In 1991, Marshall and associates proposed a CT classification system that identifies six different groups of patients with TBI, based on the type and severity of abnormalities seen on CT scan (Marshall et al., 1991
). To improve outcome prediction, the Rotterdam CT scoring system was developed in 2005 by Maas and colleagues, and is based on adding individual CT characteristics to the Marshall classification. These individual CT characteristics include: IVH and traumatic SAH (tSAH), and a detailed differentiation of mass lesions and basal cisterns (Maas et al., 2005
). The ability to stratify TBI patients is improved by adding tSAH, because this characteristic has been shown to be a strong independent predictor of outcome and mortality (Eisenberg et al., 1990
; Greene et al., 1996
; Kakarieka et al., 1994
; Ono et al., 2001
; Selladurai et al., 1992
; Servadei et al., 2002
).

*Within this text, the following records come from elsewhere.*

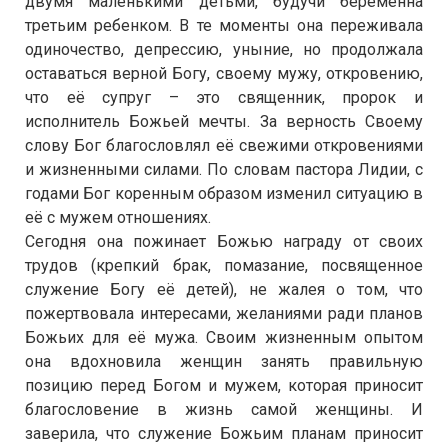
двумя маленькими детьми, будучи беременна
третьим ребенком. В те моменты она переживала
одиночество, депрессию, уныние, но продолжала
оставаться верной Богу, своему мужу, откровению,
что её супруг – это священник, пророк и
исполнитель Божьей мечты. За верность Своему
слову Бог благословлял её свежими откровениями
и жизненными силами. По словам пастора Лидии, с
годами Бог коренным образом изменил ситуацию в
её с мужем отношениях.
Сегодня она пожинает Божью награду от своих
трудов (крепкий брак, помазание, посвященное
служение Богу её детей), не жалея о том, что
пожертвовала интересами, желаниями ради планов
Божьих для её мужа. Своим жизненным опытом
она вдохновила женщин занять правильную
позицию перед Богом и мужем, которая приносит
благословение в жизнь самой женщины. И
заверила, что служение Божьим планам приносит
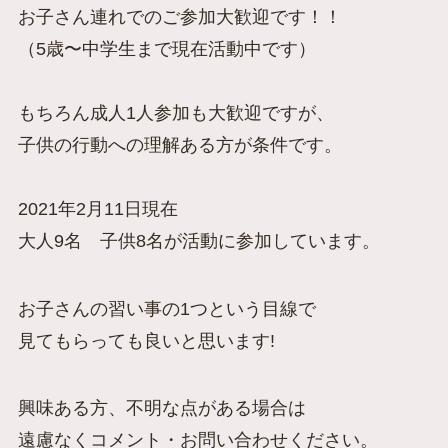
お子さん連れでのご参加大歓迎です！！
（5歳〜中学生まで現在活動中です）
もちろん成人1人参加も大歓迎ですが、
子供の行動への理解ある方が条件です。
2021年2月11日現在
大人9名 子供8名が活動に参加しています。
お子さんの習い事の1つという目線で
見てもらっても良いと思います!
興味ある方、不明な点がある場合は
遠慮なくコメント・お問い合わせください。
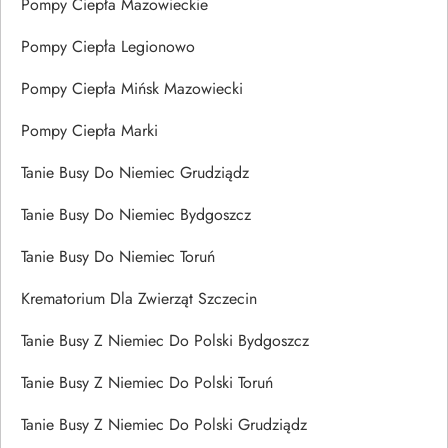
Pompy Ciepła Mazowieckie
Pompy Ciepła Legionowo
Pompy Ciepła Mińsk Mazowiecki
Pompy Ciepła Marki
Tanie Busy Do Niemiec Grudziądz
Tanie Busy Do Niemiec Bydgoszcz
Tanie Busy Do Niemiec Toruń
Krematorium Dla Zwierząt Szczecin
Tanie Busy Z Niemiec Do Polski Bydgoszcz
Tanie Busy Z Niemiec Do Polski Toruń
Tanie Busy Z Niemiec Do Polski Grudziądz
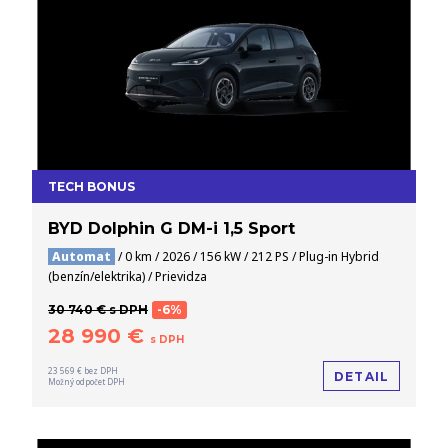
TECH BONUS
BYD Dolphin G DM-i 1,5 Sport
Automat
/ 0 km / 2026 / 156 kW / 212 PS / Plug-in Hybrid
(benzín/elektrika) / Prievidza
30 740 € s DPH
-6%
28 990 €
s DPH
23 569 € bez DPH
DETAIL
Možný odpočet DPH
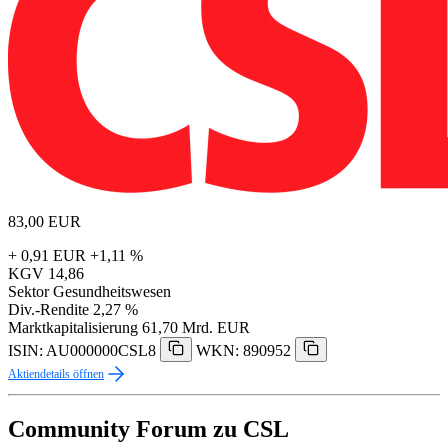
83,00
EUR
+ 0,91 EUR
+1,11 %
KGV
14,86
Sektor
Gesundheitswesen
Div.-Rendite
2,27 %
Marktkapitalisierung
61,70 Mrd. EUR
ISIN: AU000000CSL8
WKN: 890952
Aktiendetails öffnen
Community Forum zu CSL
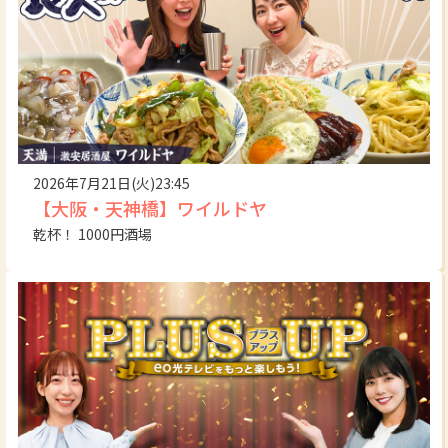
2026年7月21日(火)23:45
【大阪・天神橋】ワイルドヤ
乾杯！ 1000円酒場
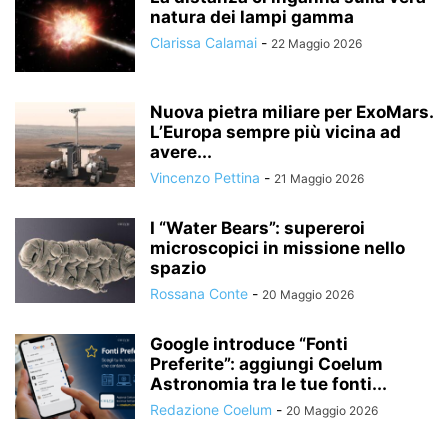
natura dei lampi gamma
Clarissa Calamai
-
22 Maggio 2026
Nuova pietra miliare per ExoMars.
L’Europa sempre più vicina ad
avere...
Vincenzo Pettina
-
21 Maggio 2026
I “Water Bears”: supereroi
microscopici in missione nello
spazio
Rossana Conte
-
20 Maggio 2026
Google introduce “Fonti
Preferite”: aggiungi Coelum
Astronomia tra le tue fonti...
Redazione Coelum
-
20 Maggio 2026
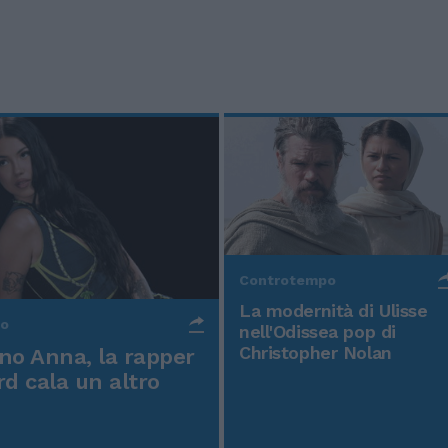
Controtempo
La modernità di Ulisse
po
nell'Odissea pop di
Christopher Nolan
o Anna, la rapper
rd cala un altro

Furthermore, based on studies showing that patients with an epidural hematoma have a much better clinical prognosis than those with a subdural or intracerebral hematoma, the Rotterdam CT classification system distinguishes the type of mass lesion to provide additional discriminative value (Chestnut et al., 2000
; Gennarelli et al., 1982
). Both the Marshall and Rotterdam classification systems have been found to be predictive of clinical outcome, and are included in the international guidelines for clinical management and prognosis of TBI (Chestnut et al., 2000
The primary purpose of this study was to determine the agreement between independent observers of varying backgrounds when evaluating CT imaging features of TBI, including those used to categorize patients according to the Marshall and Rotterdam CT scoring systems. Our data show that there is no significant difference between multiple readers from varying backgrounds when assessing typical CT imaging features of TBI. Regardless of background, the reviewers scored an average kappa coefficient corresponding to an agreement of fair or better for all CT characteristics. Furthermore, the diagnostic accuracy achieved by all five readers was consistently high and did not significantly differ across the various CT imaging features.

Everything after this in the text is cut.